While the current trial will focus on patients with BRAF mutations, Dr. Zippin believes phenformin may also provide hope for patients with melanoma driven by other mutations.
Similar to BRAF mutations, loss of function of the NF1 gene activates the MAP Kinase signaling pathway. NF1 loss leads to hyper-activated Ras and AKT signaling, causing proliferation of cancer cells.
Patients with mutations in their NF1 gene – which account for about 14 percent of those with melanoma, and a majority of those with uveal (eye) melanoma – do not respond to BRAF/MEK therapy; preclinical studies have suggested that drugs inhibiting ERK would likely provide benefit, but the doses required would be too toxic.
In a study published online Jan. 28 in the Journal of Investigative Dermatology, Drs. Zheng and Zippin showed that combining phenformin with ERK inhibitors synergistically killed NF1 mutant melanomas, allowing for the use of ERK inhibitors at potentially more tolerable doses.

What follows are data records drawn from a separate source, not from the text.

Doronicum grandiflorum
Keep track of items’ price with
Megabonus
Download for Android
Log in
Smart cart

“The combination of ERK inhibitor and phenformin showed potent synergy, and cooperatively induced apoptosis (cell death),” Dr. Zippin said. “Phenformin allowed us to use a lot less of the ERK inhibitor drug, reducing toxicity and making the combination treatment a potential option for these patients.”
The work was supported by a Melanoma Research Alliance Team Science Award and grants from the National Institutes of Health, the Harry J. Lloyd Charitable Trust, Clinique Clinical Scholars Award, Dermatology Foundation and the American Skin Association.

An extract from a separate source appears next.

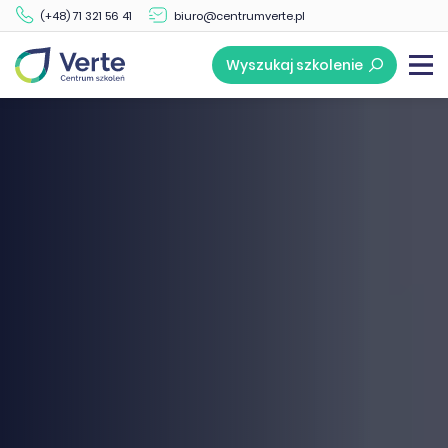
(+48) 71 321 56 41
biuro@centrumverte.pl
Wyszukaj szkolenie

Dr. Cantley serves on the Board of Directors of Agios Pharmaceuticals and the Scientific Advisory Board of Enlibrium, companies developing drugs that target cancer metabolism. He is also founder of Petra Pharma Corporation, a company developing small molecule inhibitors for the treatment of cancer and metabolic diseases. Dr. Zippin is the co-founder of CEP Biotech, a company that is commercializing early diagnostics for various dermatological and clinical conditions. He is also an advisor with equity in the company YouVLabs, the makers of wearable technology to measure accurately solar ultraviolet radiation.